* [Task item] Start at the first line below and write out everything verbatim except the pictures.

+++ Available data

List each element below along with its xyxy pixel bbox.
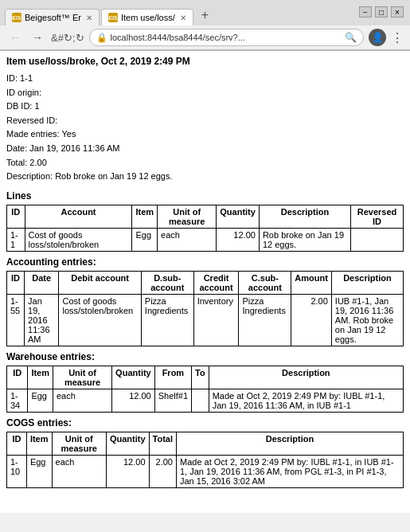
cogs-section-title: COGS entries: [6,417,404,428]
acct-row-1: 1-55 Jan 19, 2016 11:36 AM Cost of goods… [7,294,404,346]
cogs-row1-total: 2.00 [149,455,176,487]
lines-table: ID Account Item Unit of measure Quantity… [6,205,404,252]
info-total: Total: 2.00 [6,156,404,170]
acct-col-credit: Credit account [193,271,239,294]
lines-row1-desc: Rob broke on Jan 19 12 eggs. [259,228,350,251]
wh-row1-qty: 12.00 [112,389,155,412]
acct-col-date: Date [25,271,59,294]
acct-row1-credit: Inventory [193,294,239,346]
lines-col-rev-id: Reversed ID [351,205,404,228]
profile-icon[interactable]: 👤 [369,29,386,46]
lines-col-id: ID [7,205,25,228]
acct-row1-amount: 2.00 [291,294,332,346]
lines-row1-account: Cost of goods loss/stolen/broken [25,228,132,251]
lines-col-unit: Unit of measure [158,205,217,228]
cogs-col-qty: Quantity [106,432,149,455]
cogs-row1-id: 1-10 [7,455,27,487]
cogs-table: ID Item Unit of measure Quantity Total D… [6,432,404,488]
tab2-favicon: EIS [108,13,118,22]
wh-col-to: To [192,366,209,389]
cogs-col-unit: Unit of measure [52,432,106,455]
wh-col-id: ID [7,366,28,389]
cogs-row1-unit: each [52,455,106,487]
tab-item-use[interactable]: EIS Item use/loss/ ✕ [101,9,193,25]
wh-row1-desc: Made at Oct 2, 2019 2:49 PM by: IUBL #1-… [209,389,403,412]
lock-icon: 🔒 [96,33,107,43]
lines-row-1: 1-1 Cost of goods loss/stolen/broken Egg… [7,228,404,251]
back-button[interactable]: ← [6,29,24,45]
info-date: Date: Jan 19, 2016 11:36 AM [6,142,404,156]
cogs-row1-desc: Made at Oct 2, 2019 2:49 PM by: IUBL #1-… [177,455,404,487]
tab2-close[interactable]: ✕ [180,14,186,22]
tab1-close[interactable]: ✕ [86,14,92,22]
lines-section-title: Lines [6,190,404,201]
info-id-origin: ID origin: [6,86,404,100]
cogs-col-desc: Description [177,432,404,455]
browser-window: EIS Beigesoft™ Er ✕ EIS Item use/loss/ ✕… [0,0,410,513]
info-made-entries: Made entries: Yes [6,127,404,142]
acct-row1-csub: Pizza Ingredients [239,294,291,346]
cogs-col-id: ID [7,432,27,455]
acct-col-csub: C.sub-account [239,271,291,294]
lines-row1-rev-id [351,228,404,251]
lines-col-desc: Description [259,205,350,228]
acct-col-desc: Description [331,271,403,294]
acct-col-dsub: D.sub-account [141,271,193,294]
warehouse-table: ID Item Unit of measure Quantity From To… [6,366,404,413]
wh-col-unit: Unit of measure [53,366,112,389]
new-tab-button[interactable]: + [195,5,215,25]
info-id: ID: 1-1 [6,72,404,86]
wh-col-desc: Description [209,366,403,389]
lines-row1-unit: each [158,228,217,251]
info-description: Description: Rob broke on Jan 19 12 eggs… [6,170,404,184]
maximize-button[interactable]: □ [375,6,388,18]
accounting-section-title: Accounting entries: [6,256,404,268]
acct-row1-debit: Cost of goods loss/stolen/broken [59,294,141,346]
wh-row1-id: 1-34 [7,389,28,412]
tab1-favicon: EIS [12,13,21,22]
cogs-col-item: Item [26,432,52,455]
tab1-label: Beigesoft™ Er [25,13,81,22]
acct-row1-desc: IUB #1-1, Jan 19, 2016 11:36 AM. Rob bro… [331,294,403,346]
address-bar: ← → &#↻;↻ 🔒 localhost:8444/bsa8444/sec/s… [0,25,410,50]
window-controls: − □ × [359,6,404,18]
info-db-id: DB ID: 1 [6,100,404,114]
cogs-col-total: Total [149,432,176,455]
info-reversed-id: Reversed ID: [6,114,404,128]
cogs-row1-qty: 12.00 [106,455,149,487]
tab-beigesoft[interactable]: EIS Beigesoft™ Er ✕ [5,9,100,25]
minimize-button[interactable]: − [359,6,372,18]
lines-row1-item: Egg [132,228,158,251]
tab2-label: Item use/loss/ [121,13,175,22]
lines-row1-id: 1-1 [7,228,25,251]
refresh-button[interactable]: &#↻;↻ [51,32,84,44]
lines-row1-qty: 12.00 [217,228,260,251]
lines-col-item: Item [132,205,158,228]
acct-row1-date: Jan 19, 2016 11:36 AM [25,294,59,346]
wh-col-qty: Quantity [112,366,155,389]
accounting-table: ID Date Debit account D.sub-account Cred… [6,271,404,346]
close-button[interactable]: × [391,6,404,18]
page-content: Item use/loss/broke, Oct 2, 2019 2:49 PM… [0,51,410,513]
wh-row1-from: Shelf#1 [154,389,191,412]
lines-col-qty: Quantity [217,205,260,228]
wh-col-from: From [154,366,191,389]
cogs-row-1: 1-10 Egg each 12.00 2.00 Made at Oct 2, … [7,455,404,487]
acct-row1-id: 1-55 [7,294,25,346]
acct-row1-dsub: Pizza Ingredients [141,294,193,346]
url-text: localhost:8444/bsa8444/sec/srv?... [111,33,245,42]
acct-col-amount: Amount [291,271,332,294]
warehouse-section-title: Warehouse entries: [6,351,404,362]
lines-col-account: Account [25,205,132,228]
wh-col-item: Item [28,366,53,389]
wh-row-1: 1-34 Egg each 12.00 Shelf#1 Made at Oct … [7,389,404,412]
browser-menu-icon[interactable]: ⋮ [391,30,404,45]
wh-row1-unit: each [53,389,112,412]
acct-col-id: ID [7,271,25,294]
page-title: Item use/loss/broke, Oct 2, 2019 2:49 PM [6,56,404,67]
wh-row1-item: Egg [28,389,53,412]
acct-col-debit: Debit account [59,271,141,294]
tab-bar: EIS Beigesoft™ Er ✕ EIS Item use/loss/ ✕… [0,0,220,25]
url-bar[interactable]: 🔒 localhost:8444/bsa8444/sec/srv?... 🔍 [89,29,364,46]
forward-button[interactable]: → [29,29,46,45]
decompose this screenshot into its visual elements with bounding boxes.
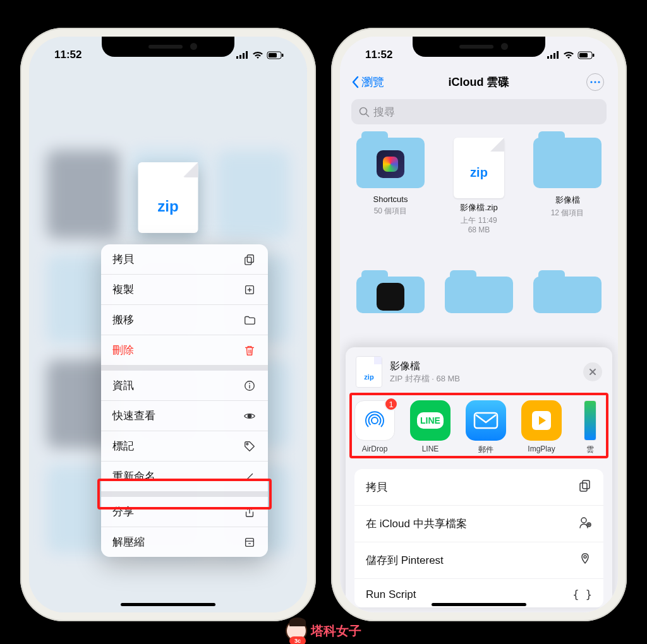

++++++

* [Task result]
List each element below along with its xyxy pixel bbox.
cogs-section-title: COGS entries: [6,417,404,428]
acct-row-1: 1-55 Jan 19, 2016 11:36 AM Cost of goods… [7,294,404,346]
cogs-row1-total: 2.00 [149,455,176,487]
lines-table: ID Account Item Unit of measure Quantity… [6,205,404,252]
info-total: Total: 2.00 [6,156,404,170]
acct-col-credit: Credit account [193,271,239,294]
lines-row1-desc: Rob broke on Jan 19 12 eggs. [259,228,350,251]
wh-row1-qty: 12.00 [112,389,155,412]
acct-col-date: Date [25,271,59,294]
acct-row1-credit: Inventory [193,294,239,346]
lines-col-rev-id: Reversed ID [351,205,404,228]
profile-icon[interactable]: 👤 [369,29,386,46]
lines-col-id: ID [7,205,25,228]
acct-row1-amount: 2.00 [291,294,332,346]
lines-row1-account: Cost of goods loss/stolen/broken [25,228,132,251]
lines-col-unit: Unit of measure [158,205,217,228]
cogs-col-qty: Quantity [106,432,149,455]
cogs-row1-id: 1-10 [7,455,27,487]
cogs-table: ID Item Unit of measure Quantity Total D… [6,432,404,488]
tab2-favicon: EIS [108,13,118,22]
wh-col-to: To [192,366,209,389]
cogs-col-unit: Unit of measure [52,432,106,455]
wh-col-id: ID [7,366,28,389]
cogs-row1-unit: each [52,455,106,487]
tab-item-use[interactable]: EIS Item use/loss/ ✕ [101,9,193,25]
wh-row1-desc: Made at Oct 2, 2019 2:49 PM by: IUBL #1-… [209,389,403,412]
lock-icon: 🔒 [96,33,107,43]
lines-row-1: 1-1 Cost of goods loss/stolen/broken Egg… [7,228,404,251]
back-button[interactable]: ← [6,29,24,45]
info-date: Date: Jan 19, 2016 11:36 AM [6,142,404,156]
cogs-row1-desc: Made at Oct 2, 2019 2:49 PM by: IUBL #1-… [177,455,404,487]
tab2-close[interactable]: ✕ [180,14,186,22]
tab1-close[interactable]: ✕ [86,14,92,22]
lines-section-title: Lines [6,190,404,201]
info-id-origin: ID origin: [6,86,404,100]
cogs-col-desc: Description [177,432,404,455]
browser-window: EIS Beigesoft™ Er ✕ EIS Item use/loss/ ✕… [0,0,410,513]
info-made-entries: Made entries: Yes [6,127,404,142]
acct-row1-csub: Pizza Ingredients [239,294,291,346]
cogs-col-id: ID [7,432,27,455]
acct-col-csub: C.sub-account [239,271,291,294]
lines-row1-rev-id [351,228,404,251]
lines-col-desc: Description [259,205,350,228]
acct-col-desc: Description [331,271,403,294]
acct-col-dsub: D.sub-account [141,271,193,294]
warehouse-table: ID Item Unit of measure Quantity From To… [6,366,404,413]
wh-col-unit: Unit of measure [53,366,112,389]
new-tab-button[interactable]: + [195,5,215,25]
info-id: ID: 1-1 [6,72,404,86]
wh-col-desc: Description [209,366,403,389]
lines-row1-unit: each [158,228,217,251]
info-description: Description: Rob broke on Jan 19 12 eggs… [6,170,404,184]
maximize-button[interactable]: □ [375,6,388,18]
accounting-section-title: Accounting entries: [6,256,404,268]
acct-row1-debit: Cost of goods loss/stolen/broken [59,294,141,346]
wh-row1-id: 1-34 [7,389,28,412]
tab1-favicon: EIS [12,13,21,22]
cogs-col-item: Item [26,432,52,455]
tab1-label: Beigesoft™ Er [25,13,81,22]
acct-row1-desc: IUB #1-1, Jan 19, 2016 11:36 AM. Rob bro… [331,294,403,346]
address-bar: ← → &#↻;↻ 🔒 localhost:8444/bsa8444/sec/s… [0,25,410,50]
window-controls: − □ × [359,6,404,18]
info-db-id: DB ID: 1 [6,100,404,114]
cogs-col-total: Total [149,432,176,455]
info-reversed-id: Reversed ID: [6,114,404,128]
cogs-row1-qty: 12.00 [106,455,149,487]
tab-beigesoft[interactable]: EIS Beigesoft™ Er ✕ [5,9,100,25]
minimize-button[interactable]: − [359,6,372,18]
lines-row1-item: Egg [132,228,158,251]
tab2-label: Item use/loss/ [121,13,175,22]
lines-row1-id: 1-1 [7,228,25,251]
refresh-button[interactable]: &#↻;↻ [51,32,84,44]
lines-row1-qty: 12.00 [217,228,260,251]
lines-col-item: Item [132,205,158,228]
acct-row1-date: Jan 19, 2016 11:36 AM [25,294,59,346]
wh-col-qty: Quantity [112,366,155,389]
accounting-table: ID Date Debit account D.sub-account Cred… [6,271,404,346]
close-button[interactable]: × [391,6,404,18]
page-content: Item use/loss/broke, Oct 2, 2019 2:49 PM… [0,51,410,513]
wh-row1-from: Shelf#1 [154,389,191,412]
lines-col-qty: Quantity [217,205,260,228]
wh-col-from: From [154,366,191,389]
cogs-row-1: 1-10 Egg each 12.00 2.00 Made at Oct 2, … [7,455,404,487]
acct-row1-id: 1-55 [7,294,25,346]
acct-row1-dsub: Pizza Ingredients [141,294,193,346]
url-text: localhost:8444/bsa8444/sec/srv?... [111,33,245,42]
acct-col-amount: Amount [291,271,332,294]
warehouse-section-title: Warehouse entries: [6,351,404,362]
lines-col-account: Account [25,205,132,228]
wh-col-item: Item [28,366,53,389]
wh-row-1: 1-34 Egg each 12.00 Shelf#1 Made at Oct … [7,389,404,412]
browser-menu-icon[interactable]: ⋮ [391,30,404,45]
wh-row1-unit: each [53,389,112,412]
acct-col-id: ID [7,271,25,294]
page-title: Item use/loss/broke, Oct 2, 2019 2:49 PM [6,56,404,67]
wh-row1-item: Egg [28,389,53,412]
acct-col-debit: Debit account [59,271,141,294]
tab-bar: EIS Beigesoft™ Er ✕ EIS Item use/loss/ ✕… [0,0,220,25]
url-bar[interactable]: 🔒 localhost:8444/bsa8444/sec/srv?... 🔍 [89,29,364,46]
forward-button[interactable]: → [29,29,46,45]
decompose this screenshot into its visual elements with bounding boxes.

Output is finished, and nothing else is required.